From Major General William Heath
Boston March 16th 1777
On the 14th Instant being on my Journey back to the Army, I received the Honor of yours of the 3rd Instant, and Immediately turned back.
Since my first arrival in this Quarter, I have in Obedience to your Excellency’s Orders of the 9th Ultimo been Endeavouring to forward the Troops to Tyconderoga, part of four Regiments vizt Colo. Marshalls, Brewers, Bradfords, and Francis’s have marched, and Some of them I suppose by this Time have reached the place of their Destination,1 A Considerable number belonging to Other Regiments are to march this week, The Colonels Are much Embarrassed in procuring Arms & Blankets for their men, This State having been much drained of those Articles heretofore, The week before last I applied to the Assembly in the most pressing manner, desiring that Some mode might be devised for furnishing the Troops—They have now Committees out in the differant Counties Collecting Blankets, and numbers will Soon be ready to be delivered, As to Arms I cannot See that they can be Obtained here in Sufficient numbers, being Informed that a number were returned into the Store at Tyconderoga, I have Directed Some of the Officers to March part of their recruits without Arms. The Best of the Arms that were in the Hands of the Soldiery at the Close of the Campaign of 1775, your Excellency is Sensible were Stopt, apraised and purchased for the Army, And large Numbers were Bought up in this State the last year by different Officers who were Sent Out for that purpose; the greater part of which were returned at the Close of the last Campaign into the Stores at Peeks-Kill & Fish Kills and before I left that place the New York and Connecticut Recruits, were Arming with them. I Imagine that your Excellency will think it but reasonable, That the Troops of this State should have a Part of them and I Submit it to your Excellency whether it would not be Expedient to forward Some of them to Albany.

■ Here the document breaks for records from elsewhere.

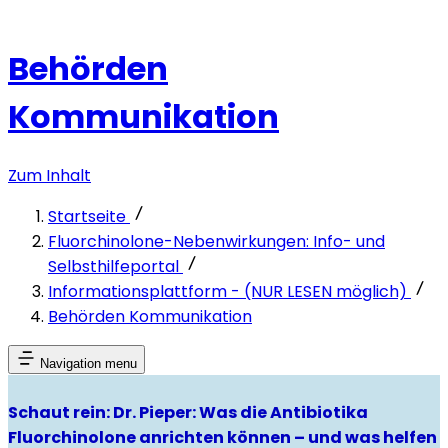
Behörden
Kommunikation
Zum Inhalt
Startseite
Fluorchinolone-Nebenwirkungen: Info- und
Selbsthilfeportal
Informationsplattform - (NUR LESEN möglich)
Behörden Kommunikation
Navigation menu
Schaut rein: Dr. Pieper: Was die Antibiotika
Fluorchinolone anrichten können – und was helfen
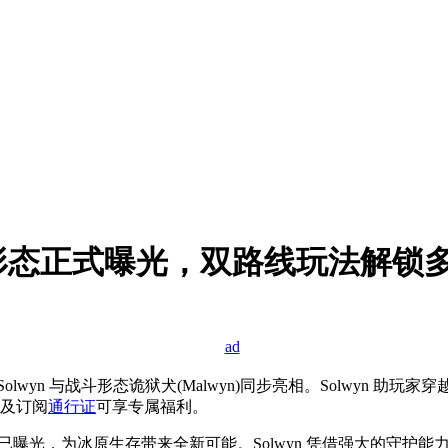
形态正式曝光，双路线玩法解锁
wyn 与战斗形态诡狱犬(Malwyn)同步亮相。Solwyn 助
预购及订阅
通行证
可享专属福利。
n现已曝光，为冰原生存带来全新可能。Solwyn 凭借强大的守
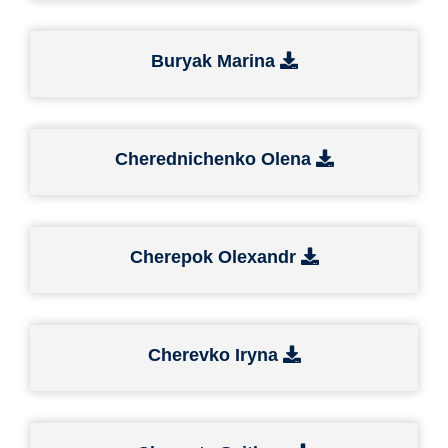
Buryak Marina
Cherednichenko Olena
Cherepok Olexandr
Cherevko Iryna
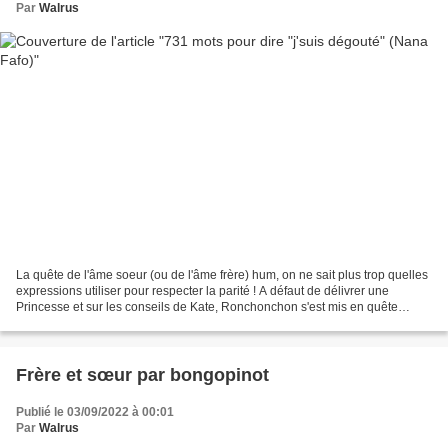
Par
Walrus
La quête de l'âme soeur (ou de l'âme frère) hum, on ne sait plus trop quelles
expressions utiliser pour respecter la parité ! A défaut de délivrer une
Princesse et sur les conseils de Kate, Ronchonchon s'est mis en quête
(Kate) de la perle rare : une...
Frère et sœur par bongopinot
Publié le 03/09/2022 à 00:01
Par
Walrus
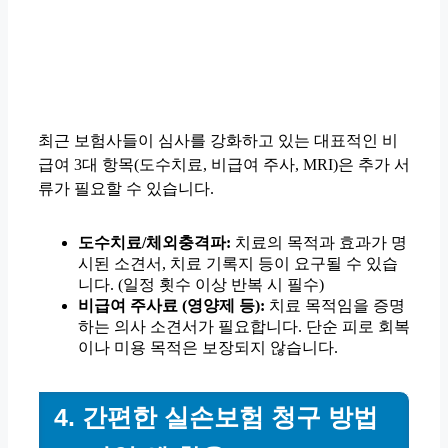
최근 보험사들이 심사를 강화하고 있는 대표적인 비
급여 3대 항목(도수치료, 비급여 주사, MRI)은 추가 서
류가 필요할 수 있습니다.
도수치료/체외충격파:
치료의 목적과 효과가 명
시된 소견서, 치료 기록지 등이 요구될 수 있습
니다. (일정 횟수 이상 반복 시 필수)
비급여 주사료 (영양제 등):
치료 목적임을 증명
하는 의사 소견서가 필요합니다. 단순 피로 회복
이나 미용 목적은 보장되지 않습니다.
4. 간편한 실손보험 청구 방법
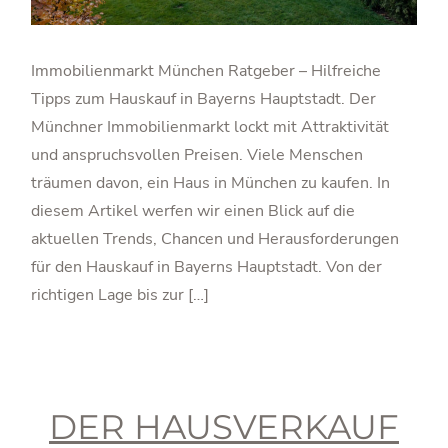
Immobilienmarkt München Ratgeber – Hilfreiche
Tipps zum Hauskauf in Bayerns Hauptstadt. Der
Münchner Immobilienmarkt lockt mit Attraktivität
und anspruchsvollen Preisen. Viele Menschen
träumen davon, ein Haus in München zu kaufen. In
diesem Artikel werfen wir einen Blick auf die
aktuellen Trends, Chancen und Herausforderungen
für den Hauskauf in Bayerns Hauptstadt. Von der
richtigen Lage bis zur […]
DER HAUSVERKAUF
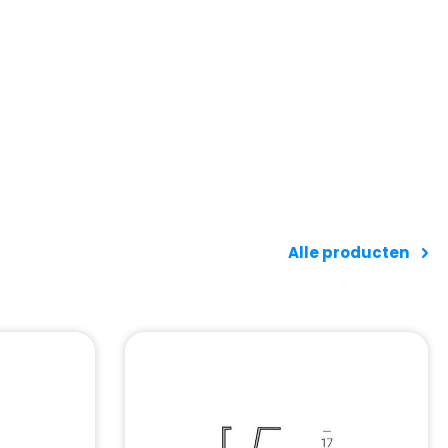
Alle producten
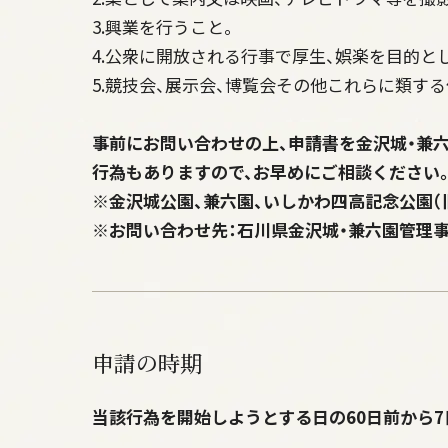
3.興業を行うこと。
4.公衆に開放される行事で厚生、娯楽を目的と
5.競技会、展示会、博覧会その他これらに類す
事前にお問い合わせの上、申請書を金沢城・兼
行為もありますので、お早めにご相談ください
※金沢城公園、兼六園、いしかわ四高記念公園（
※お問い合わせ先：石川県金沢城・兼六園管理事務所 TEL
申請の時期
当該行為を開始しようとする日の60日前から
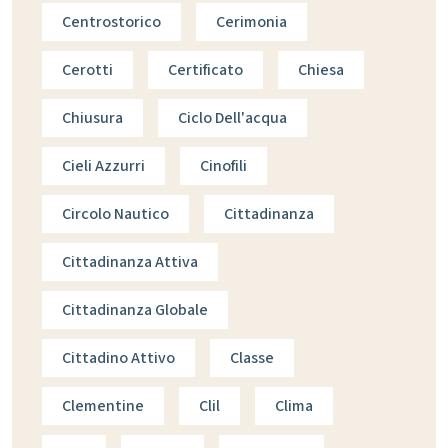
Centrostorico
Cerimonia
Cerotti
Certificato
Chiesa
Chiusura
Ciclo Dell'acqua
Cieli Azzurri
Cinofili
Circolo Nautico
Cittadinanza
Cittadinanza Attiva
Cittadinanza Globale
Cittadino Attivo
Classe
Clementine
Clil
Clima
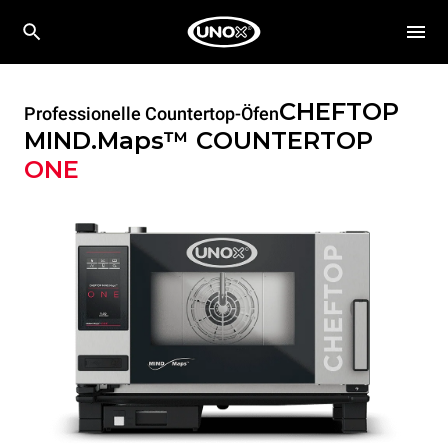
CHEFTOP
Professionelle Countertop-Öfen
MIND.Maps™ COUNTERTOP
ONE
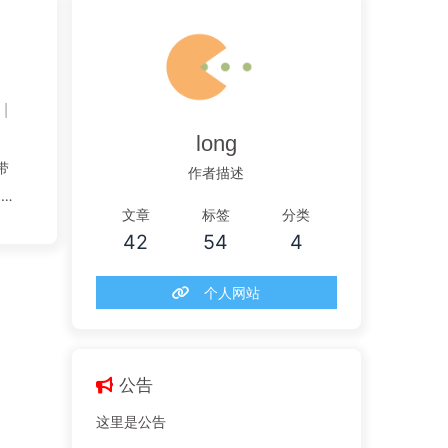
g
|
long
带
作者描述
）的
文章
标签
分类
42
54
4
.5
个人网站
公告
这里是公告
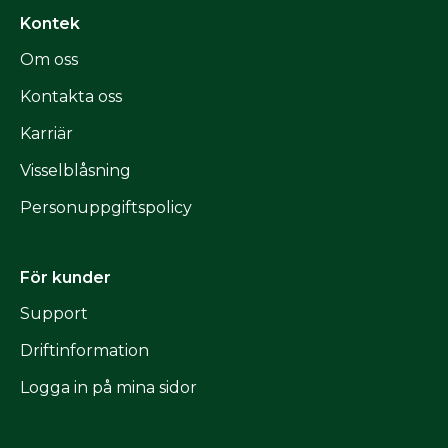
Kontek
Om oss
Kontakta oss
Karriär
Visselblåsning
Personuppgiftspolicy
För kunder
Support
Driftinformation
Logga in på mina sidor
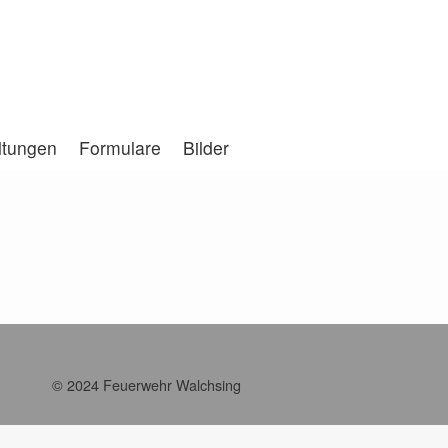
ltungen
Formulare
Bilder
© 2024 Feuerwehr Walchsing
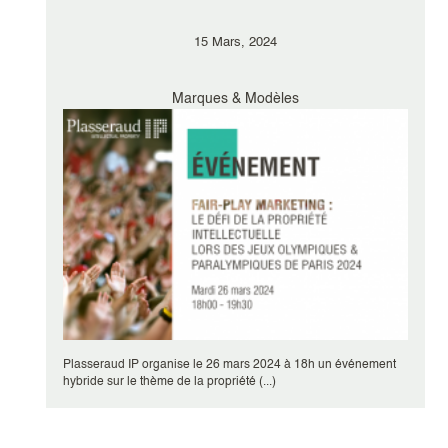
15 Mars, 2024
Marques & Modèles
Plasseraud IP organise le 26 mars 2024 à 18h un événement
hybride sur le thème de la propriété (...)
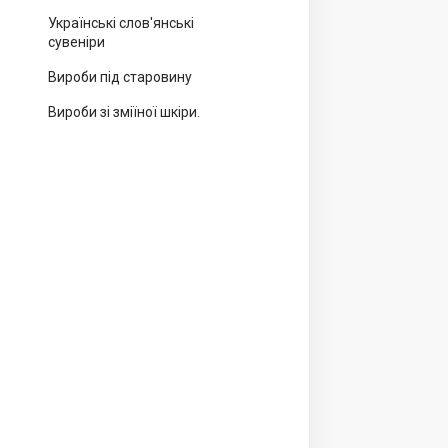
Українські слов'янські
сувеніри
Вироби під старовину
Вироби зі зміїної шкіри.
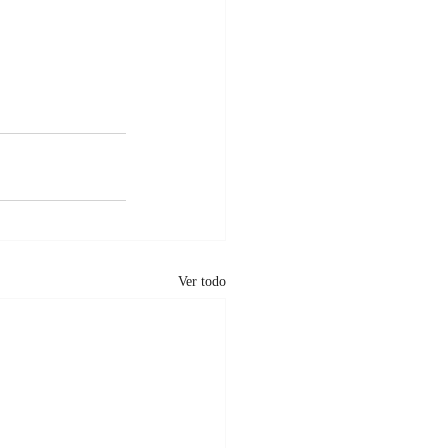
Ver todo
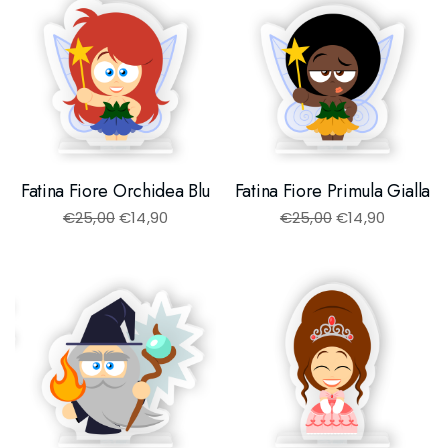
Fatina Fiore Orchidea Blu
Fatina Fiore Primula Gialla
€
25,00
€
14,90
€
25,00
€
14,90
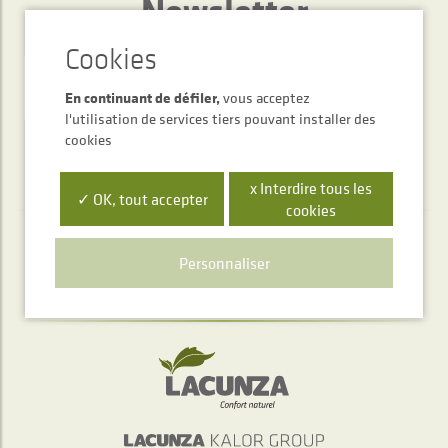
Newsletter
ENVOYER
En continuant de défiler,
vous acceptez
l'utilisation de services tiers pouvant installer des
cookies
x Interdire tous les
✓ OK, tout accepter
cookies
Service d'accueil téléphonique
Personnaliser
+34 948 563 511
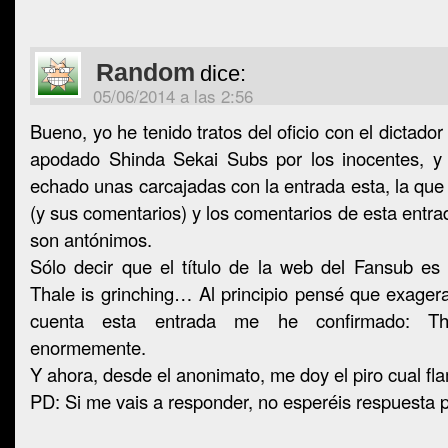
Random
dice:
05/06/2014 a las 2:56
Bueno, yo he tenido tratos del oficio con el dictado
apodado Shinda Sekai Subs por los inocentes, y
echado unas carcajadas con la entrada esta, la que
(y sus comentarios) y los comentarios de esta entra
son antónimos.
Sólo decir que el título de la web del Fansub es
Thale is grinching… Al principio pensé que exager
cuenta esta entrada me he confirmado: T
enormemente.
Y ahora, desde el anonimato, me doy el piro cual fla
PD: Si me vais a responder, no esperéis respuesta 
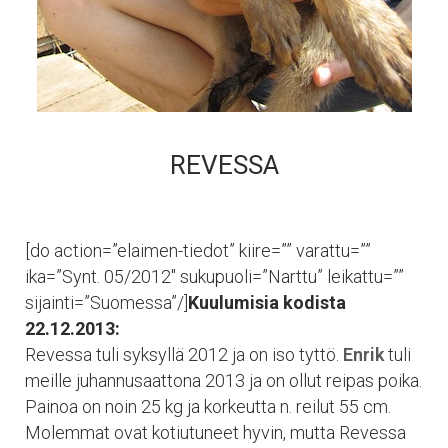
REVESSA
[do action=”elaimen-tiedot” kiire=”” varattu=””
ika=”Synt. 05/2012″ sukupuoli=”Narttu” leikattu=””
sijainti=”Suomessa”/]
Kuulumisia kodista
22.12.2013:
Revessa tuli syksyllä 2012 ja on iso tyttö.
Enrik
tuli
meille juhannusaattona 2013 ja on ollut reipas poika.
Painoa on noin 25 kg ja korkeutta n. reilut 55 cm.
Molemmat ovat kotiutuneet hyvin, mutta Revessa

As to the Number of recruits Already, nither the Council, or my self, have as yet been Able to get Complete returns, Altho repeatedly Called for, the Week before last about 3080 had passed Muster, and I should think the Number now enlisted is between 4 & 5000, I shall Endeavour to Inform your Excellency of the number as I may from Time to Time, be able to Obtain them.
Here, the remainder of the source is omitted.